SPARC Staining of RPE In Vitro
HRPE cells were seeded at a density of 7.5 x
103 cells per well on eight-chamber tissue
culture slides (LabTek; Nunc, Naperville, IL) for immunofluorescence
staining, as described.9
Previously characterized
antiserum and monoclonal antibody to SPARC (LF-BON-1 and AON-1
respectively) were used.10
Cells were washed with
phosphate-buffered saline (PBS) and fixed in methanol (5 minutes) and
acetone (2 minutes) at -20°C. Nonspecific binding was blocked with
normal goat serum before incubating the cells with primary antibodies
at previously optimized dilutions of 1:1000 (LF-BON-1), 1:250 (AON-1)
in PBS10
(Developmental Studies Hybridoma Bank, University
of Iowa, Iowa City, IA).
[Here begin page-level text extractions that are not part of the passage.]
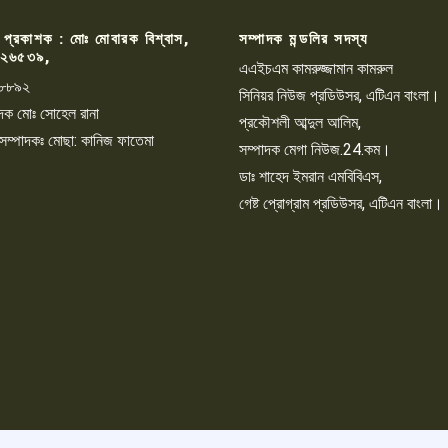
 প্রকাশক : মোঃ মোবারক বিশ্বাস,
সম্পাদক মন্ডলির সদস্য
২৬৫৩৯,
এএইচএম কামরুজ্জামান কামরুল
৮৮৯২
সিনিয়র নিউজ প্রডিউসর, এটিএন বাংলা।
্পাদক মোঃ সোহেল রানা
প্রকৌশলী আব্দুল আলিম,
 সম্পাদকঃ মোছা: কানিজ ফাতেমা
সম্পাদক মেগা নিউজ.24.কম।
ডাঃ শাহেদ ইমরান এমবিবিএস,
গেষ্ট প্রোগ্রাম প্রডিউসর, এটিএন বাংলা।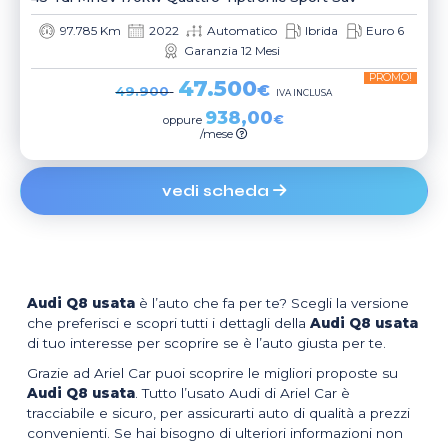
97.785 Km
2022
Automatico
Ibrida
Euro 6
Garanzia 12 Mesi
PROMO!
47.500
€
49.900
IVA INCLUSA
938,00
€
oppure
/mese
vedi scheda
Audi Q8 usata
è l’auto che fa per te? Scegli la versione
che preferisci e scopri tutti i dettagli della
Audi Q8 usata
di tuo interesse per scoprire se è l’auto giusta per te.
Grazie ad Ariel Car puoi scoprire le migliori proposte su
Audi Q8 usata
. Tutto l’usato Audi di Ariel Car è
tracciabile e sicuro, per assicurarti auto di qualità a prezzi
convenienti. Se hai bisogno di ulteriori informazioni non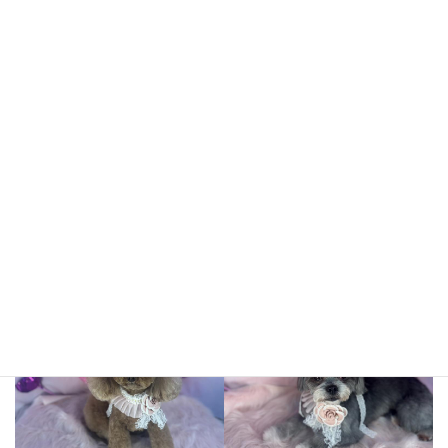
くうくん
うのくん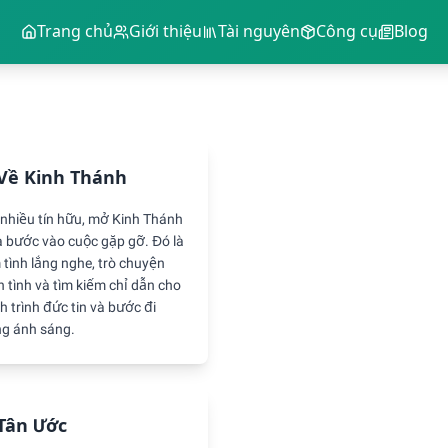
Trang chủ
Giới thiệu
Tài nguyên
Công cụ
Blog
Về Kinh Thánh
 nhiều tín hữu, mở Kinh Thánh
là bước vào cuộc gặp gỡ. Đó là
 tình lắng nghe, trò chuyện
n tình và tìm kiếm chỉ dẫn cho
h trình đức tin và bước đi
ng ánh sáng.
Tân Ước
After a PBS wash, the RPE preparations were
treated with anti-rabbit or anti-mouse fluorescein isothiocyanate
(FITC) conjugate (1:100; Sigma). RPE monolayers were examined with a
microscope (Polyvar; Reichert-Jung, Germany) equipped with
epifluorescent optics.
Western Blot Analysis
Western blot experiments were conducted on cell lysates and
conditioned media from HRPE cells. The tumor cell line CRL2070,
together with pure SPARC protein (Hematologic Technologies, Essex
Junction, VT), were used as positive controls. Electrophoresis was
performed with 10% polyacrylamide gels. The bicinchoninic acid assay
(Sigma), was used for the determination of protein content in the
samples before electrophoresis. Cell lysates were dissolved in sample
buffer containing ß-mercaptoethanol before loading on the gels. For
subsequent immunostaining, the proteins were transferred by
electrophoresis to nitrocellulose membrane (Sigma). Unspecific binding
to the membranes was blocked using a 10% dried milk in TRIS-buffered
saline (TBS; 20 mM TRIS and 137 mM sodium chloride [pH7.6]; Sigma)
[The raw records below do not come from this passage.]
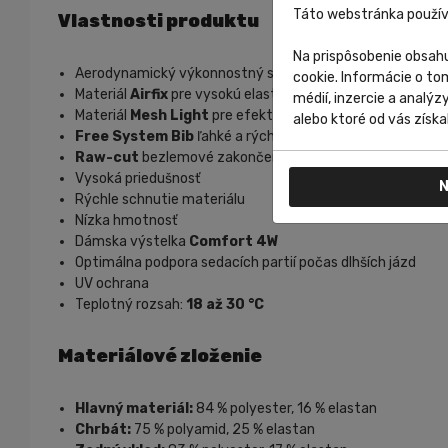
Táto webstránka použív
Vlastnosti produktu
Na prispôsobenie obsahu
Aerodynamický výkonnostný strih
cookie. Informácie o to
Materiál
Airfix
pre vysokú elasticitu a komfort
médií, inzercie a analýz
Materiál
Mesh Light
pre efektívnu ventiláciu
alebo ktoré od vás získal
Free System Bib
ľahké a rýchloschnúce traky
Raw-cut
bezlemové zakončenie nohavíc
Vysoká priedušnosť
N
Rýchle schnutie materiálu
Nízka hmotnosť
Dámska výstelka
Comfort 4W
Optimálna podpora sedacích partií počas dlhších jázd
UV ochrana
Teplotný rozsah:
18 až 30 °C
Materiálové zloženie
Hlavný materiál:
84 % polyester, 16 % elastan
Chrbát:
75 % polyamid, 25 % elastan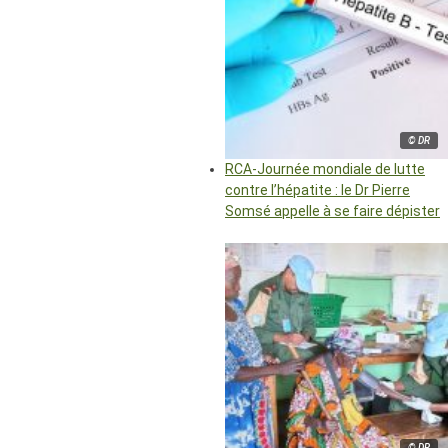
© DR
RCA-Journée mondiale de lutte
contre l’hépatite : le Dr Pierre
Somsé appelle à se faire dépister
© DR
containing 0.1% Tween-20 (Sigma) at 4°C overnight. Membranes were
incubated for 1.5 hours at room temperature with the monoclonal
antibody AON-5031 (Hematologic Technologies) at a dilution of 1:5000.
Bound antibody was visualized using a goat anti-mouse horseradish
peroxidase–conjugated secondary antibody (Sigma), at a dilution of
1:2500 (containing 25% new born calf serum) for 1 hour and subsequent
chemiluminescent reaction using a commercial system (ECL; Amersham,
Amersham, UK). Each experiment was conducted three times.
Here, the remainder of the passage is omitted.